Top positive review
26 people found this helpful
A nice book
on 12 July 2010
I quite enjoyed Predictably Irrational, though it wasn't quite what I was expecting. This is a better book, though again in part for unexpected reasons.
First up, it's actually quite a personal book. Part of Ariely's pitch is to remember our humanity, particularly in the face of policymakers who assume we are rational, self-interested maximisers. He draws a bit on his own experiences, in particular the very nasty accident that he suffered as a teenager, to point out where biases kick in and how they affect us. The result is a popular book about behavioural science that has a very human feel to it, and that makes it a nice read.
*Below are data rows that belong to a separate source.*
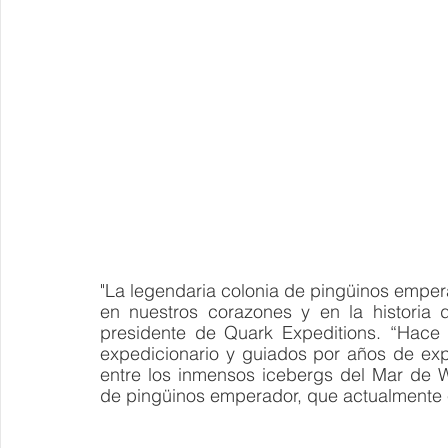
"La legendaria colonia de pingüinos empera
en nuestros corazones y en la historia 
presidente de Quark Expeditions. “Hace 
expedicionario y guiados por años de exp
entre los inmensos icebergs del Mar de W
de pingüinos emperador, que actualmente 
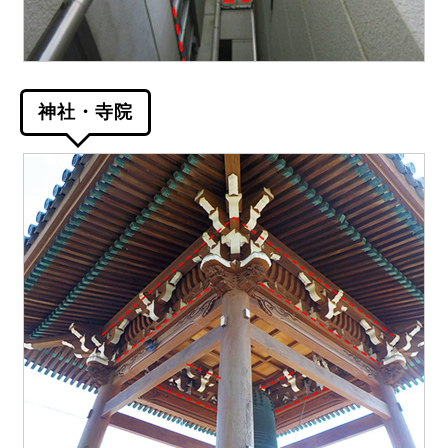
神社・寺院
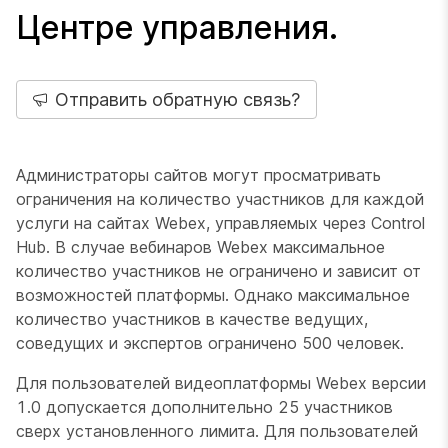
Центре управления.
Отправить обратную связь?
Администраторы сайтов могут просматривать
ограничения на количество участников для каждой
услуги на сайтах Webex, управляемых через Control
Hub. В случае вебинаров Webex максимальное
количество участников не ограничено и зависит от
возможностей платформы. Однако максимальное
количество участников в качестве ведущих,
соведущих и экспертов ограничено 500 человек.
Для пользователей видеоплатформы Webex версии
1.0 допускается дополнительно 25 участников
сверх установленного лимита. Для пользователей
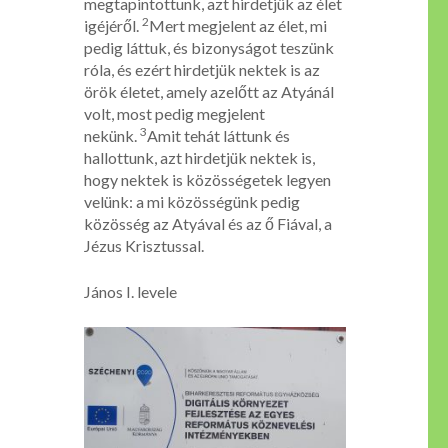
megtapintottunk, azt hirdetjük az élet
2
igéjéről.
Mert megjelent az élet, mi
pedig láttuk, és bizonyságot teszünk
róla, és ezért hirdetjük nektek is az
örök életet, amely azelőtt az Atyánál
volt, most pedig megjelent
3
nekünk.
Amit tehát láttunk és
hallottunk, azt hirdetjük nektek is,
hogy nektek is közösségetek legyen
velünk: a mi közösségünk pedig
közösség az Atyával és az ő Fiával, a
Jézus Krisztussal.
János I. levele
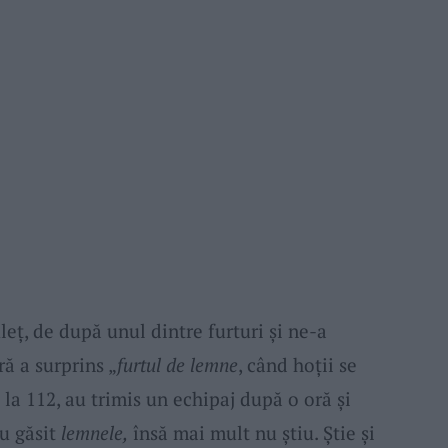
uleț, de după unul dintre furturi și ne-a
ră a surprins „
furtul de lemne
, când hoții se
 la 112, au trimis un echipaj după o oră și
au găsit
lemnele,
însă mai mult nu știu. Știe și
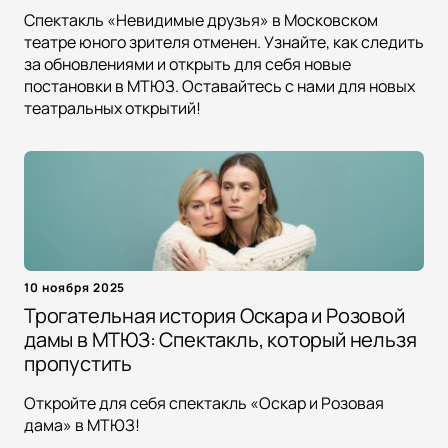
Спектакль «Невидимые друзья» в Московском
театре юного зрителя отменен. Узнайте, как следить
за обновлениями и открыть для себя новые
постановки в МТЮЗ. Оставайтесь с нами для новых
театральных открытий!
10 ноября 2025
Трогательная история Оскара и Розовой
дамы в МТЮЗ: Спектакль, который нельзя
пропустить
Откройте для себя спектакль «Оскар и Розовая
дама» в МТЮЗ!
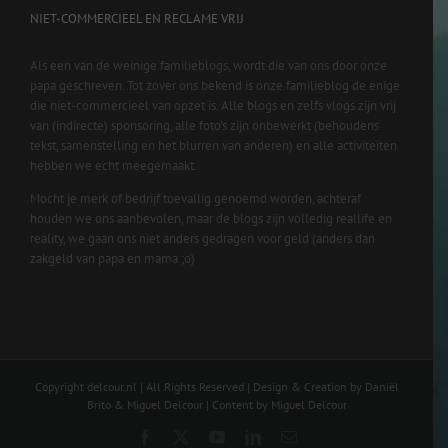
NIET-COMMERCIEEL EN RECLAME VRIJ
Als een van de weinige familieblogs, wordt die van ons door onze
papa geschreven. Tot zover ons bekend is onze familieblog de enige
die niet-commercieel van opzet is. Alle blogs en zelfs vlogs zijn vrij
van (indirecte) sponsoring, alle foto’s zijn onbewerkt (behoudens
tekst, samenstelling en het blurren van anderen) en alle activiteiten
hebben we echt meegemaakt.
Mocht je merk of bedrijf toevallig genoemd worden, achteraf
houden we ons aanbevolen, maar de blogs zijn volledig reallife en
reality, we gaan ons niet anders gedragen voor geld (anders dan
zakgeld van papa en mama ;o)
Copyright delcour.nl | All Rights Reserved | Design & Creation by Daniël
Brito & Miguel Delcour | Content by Miguel Delcour
Facebook
X
YouTube
LinkedIn
Email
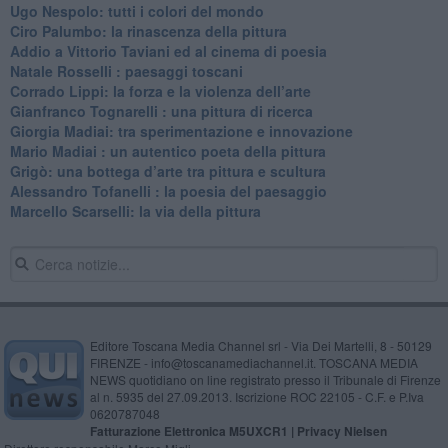
Ugo Nespolo: tutti i colori del mondo
​Ciro Palumbo: la rinascenza della pittura
​Addio a Vittorio Taviani ed al cinema di poesia
​Natale Rosselli : paesaggi toscani
​Corrado Lippi: la forza e la violenza dell’arte
Gianfranco Tognarelli : una pittura di ricerca
Giorgia Madiai: tra sperimentazione e innovazione
Mario Madiai : un autentico poeta della pittura
Grigò: una bottega d’arte tra pittura e scultura
Alessandro Tofanelli : la poesia del paesaggio
​Marcello Scarselli: la via della pittura
Editore Toscana Media Channel srl - Via Dei Martelli, 8 - 50129
FIRENZE - info@toscanamediachannel.it. TOSCANA MEDIA
NEWS quotidiano on line registrato presso il Tribunale di Firenze
al n. 5935 del 27.09.2013. Iscrizione ROC 22105 - C.F. e P.Iva
0620787048
Fatturazione Elettronica M5UXCR1 |
Privacy Nielsen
Secondly, as with Predictably Irrational, Ariely has some genuinely interesting and innovative experiments to talk about. The two most interesting bits of research for me were those about 'pointless' work (for example, how your motivation to build Lego models for pay is affected by seeing them being disassembled while you work) and those about how emotions affect short-term decisions which in turn affect long-term behaviour. In the first case I would say there is something quite useful to learn about motivation, even in respect of basic tasks. In the latter it might just make you think twice about decisions you make.
As always, the drawback in this area is how applicable the experimental evidence is in the real world. Though I don't share the view that actually little from behavioural economics experiments holds true elsewhere, we should be alert to the problem. On a similar point, sometimes you do have to query some of the extrapolations made from from fairly specific findings (though I don't share the previous reviewer's scepticism about the research into bonuses - there is a lot more research in this area that points in a similar direction).
Those are minor quibbles though. This is an enjoyable, easy read backed up by interesting research and underpinned by a very personal approach. Given that Ariely's aim is to encourage more human-shaped policy, I'd say his book exemplifies the spirit of his research.